Непростыми оказались здесь и слова: «Кесарю — кесарево, Богу — Богово». Большинство верующих понимает ограниченность «кесарева», замкнутость горизонтов его мира. Но существует соблазн и Богу отдавать лишь часть себя, мол, Богу — лишь Богово; делить жизнь на духовную и «текущую». Не замечая, как целиком посвящается кесарю вся та огромная часть повседневной жизни и мира. Слова же Христа — о другом. Во все дни, во всех областях, во всем человеке Бог ограничивает кесаря, дар власти кесарь получает от Бога.

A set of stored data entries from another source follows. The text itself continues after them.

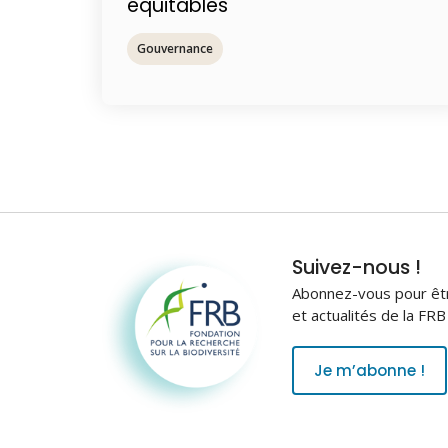
équitables
Gouvernance
Fondation pour la
Suivez-nous !
recherche sur la
Abonnez-vous pour être
biodiversité
et actualités de la FR
Je m’abonne !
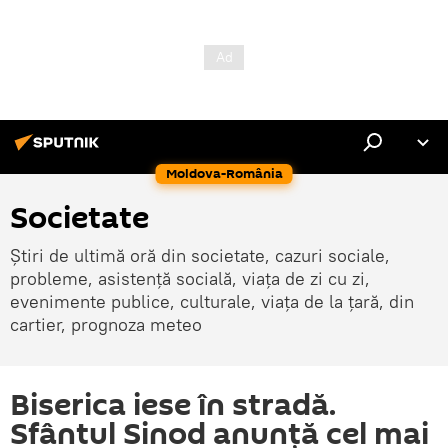
Moldova-România
Societate
Știri de ultimă oră din societate, cazuri sociale,
probleme, asistență socială, viața de zi cu zi,
evenimente publice, culturale, viața de la țară, din
cartier, prognoza meteo
Biserica iese în stradă.
Sfântul Sinod anunță cel mai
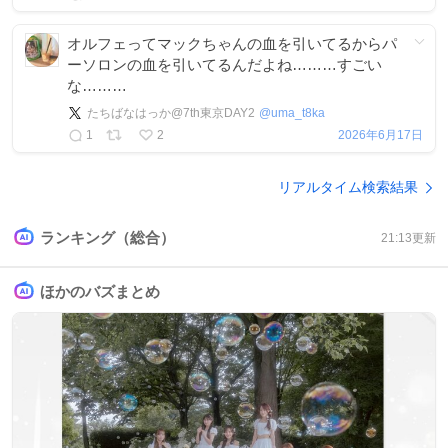
オルフェってマックちゃんの血を引いてるからパ
ーソロンの血を引いてるんだよね………すごい
な………
たちばなはっか@7th東京DAY2
@
uma_t8ka
1
2
2026年6月17日
リアルタイム検索結果
ランキング（総合）
21:13
更新
ほかのバズまとめ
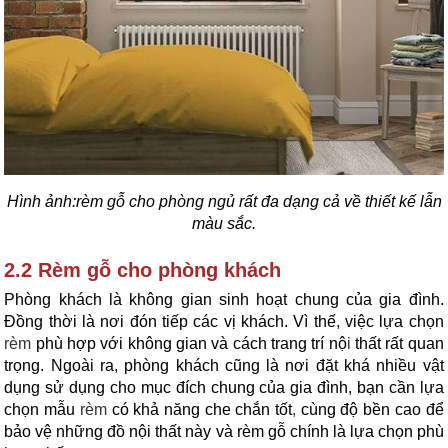
Hình ảnh:
rèm gỗ cho phòng ngủ rất đa dạng cả về thiết kế lẫn
màu sắc.
2.2 Rèm gỗ cho phòng khách
Phòng khách là không gian sinh hoạt chung của gia đình.
Đồng thời là nơi đón tiếp các vị khách. Vì thế, việc lựa chọn
rèm
phù hợp với không gian và cách trang trí nộ
i
thất rất quan
trọng. Ngoài ra, phòng khách cũng là nơi đặt khá nhiều vật
dụng sử dụng cho mục đích chung của gia đình, bạn cần lựa
chọn mẫu
rèm
có khả năng che chắn tốt
,
cùng độ bền cao để
bảo vệ những đồ nội thất này và rèm gỗ chính là lựa chọn phù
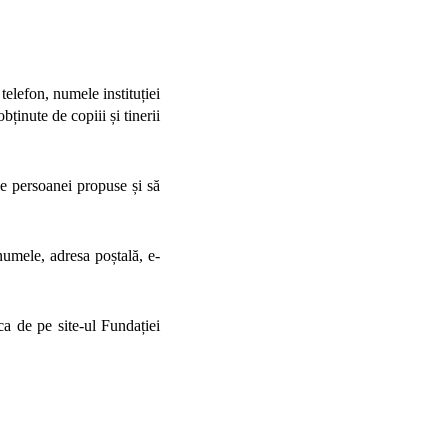
elefon, numele instituției
bținute de copiii și tinerii
le persoanei propuse și să
umele, adresa poștală, e-
ca de pe site-ul Fundației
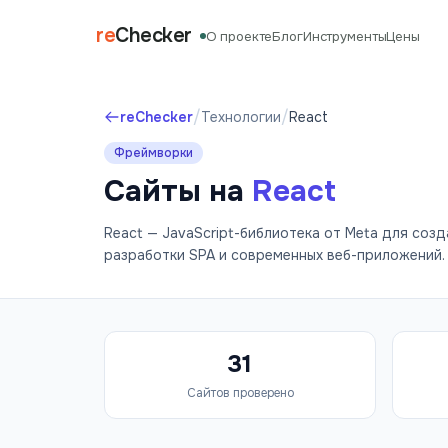
re
Checker
О проекте
Блог
Инструменты
Цены
/
/
reChecker
Технологии
React
Фреймворки
Сайты на
React
React — JavaScript-библиотека от Meta для соз
разработки SPA и современных веб-приложений.
31
Сайтов проверено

Власть не может быть самоцелью, она не для власти, но — для служения. Диавольским искушением является так называемая абсолютная власть, пытающаяся собой подменить всемогущество Господа. Лишь истинной силой Церкви — над грехом, болезнью, смертью — силой немощи достигается полное примирение власти и свободы. Проповедуемые христианством заповеди — не ограничение, как может показаться сегодня мятущемуся нашему современнику, но та евангельская жемчужина, найдя которую человек свободно и радостно идет крестным путем служения Богу и людям. Это — единственная власть, которую и осуществил преподобный Сергий Радонежский всей своей жизнью. Имя преподобного обращает нас в высоту, в горнее. Это его мера. Иные, земные мерки не охватят масштаба «силы немощи».
Впрочем, для Екатерины II истина сия, очевидно, оказалась закрытой. Она даже не задумывалась, к каким катастрофическим последствиям через сто с небольшим лет подобная слепота приведет Россию. И не могла она знать, что только мученической кровью последнего русского императора будет спасен сам принцип православной монархии — власти, зиждущейся на христианских основах и имеющей благодатную помощь свыше.